“师弟!这玉像……后头咋还破了个洞?”
闻财眼珠子都快瞪出来了,指着那雕得跟小鬼似的玉像喊。
“那是恶婴的窝,”
宫新年头也没抬,“洞是它自己钻出来的——早跑了。”
他话音刚落,眼角余光瞥见角落里有个汤盅,盖子半掀着,腥味直冲鼻子。
掀开一看,里面是半盅子糊状物,黑里带灰,还泛着油光——脑浆,各种动物的脑浆,混成一锅浓汤。
已经吃得七七八八了。
“那它跑出去,干啥?”
闻财继续问,跟个好奇宝宝似的。
“找宿主。”
“找到了呢?”
“鸠占鹊巢,原身直接死透。”
“然后呢?”
“魔胎落地,活人变鬼,满城飘血。”
宫新年猛地一挥手,“别问了!这不是说书,是活人命悬一线!”
他喘了口气,压低声音:“师兄,先帮忙把屋子翻一遍,犄角旮旯都别放过,看有没有遗漏的符纸、法器、或者……别的什么线索。”
“哦……哦!”
闻财赶紧点头,趴地上像只狗一样搜。
一旁的米念英忍不住举手:“那我呢?我能干啥?”
宫新年瞄了她一眼,压根没犹豫,低声说:“去你姐那儿守着。”
他顿了顿,声音像刀子一样凉:“要是我没猜错……那东西,现在就藏在你姐姐肚子里,正啃着她的命,准备破胎而出。”
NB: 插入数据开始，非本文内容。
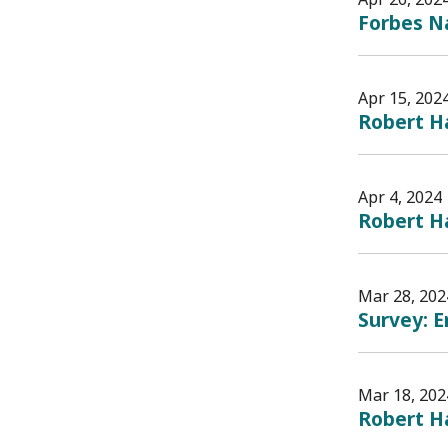
Forbes Na
Apr 15, 202
Robert Ha
Apr 4, 2024
Robert H
Mar 28, 202
Survey: E
Mar 18, 202
Robert H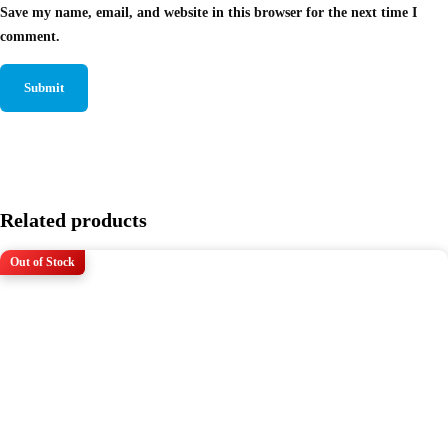
Save my name, email, and website in this browser for the next time I
comment.
Related products
Out of Stock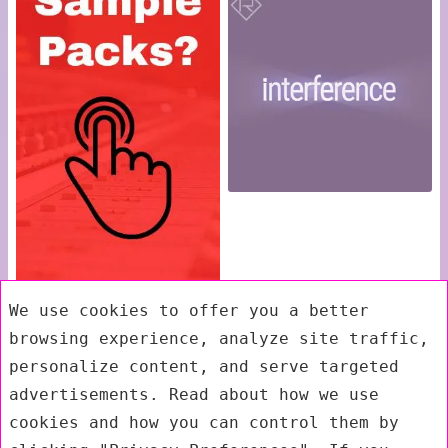
We use cookies to offer you a better
browsing experience, analyze site traffic,
personalize content, and serve targeted
advertisements. Read about how we use
cookies and how you can control them by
“年哥,我都翻烂了!这屋子里除了几件破衣裳、半包霉的胭脂,啥都没有!”
闻财灰头土脸地从楼上下来,手心还沾着灰。
宫新年没吭声,顺手把那碎成三块的玉像和那汤盅塞给他。
“走,下楼。”
楼下,米其莲躺在软榻上,圆滚滚的肚子顶得被子高高鼓起,像揣了个小火炉。米念英蹲在边上,拿湿毛巾轻轻擦她额头的汗,眼神又怕又慌。
一见宫新年俩人下来,米念英眼睛瞬间亮了:“年哥!我姐……她没事儿吧?”
“暂时,没事儿。”
宫新年语气平淡,“但再过几天,就不一定了。”
紫衣魔仆?那只是个拎包的。
真凶,是藏在米其莲肚子里的那个——它不急着出来,它在等。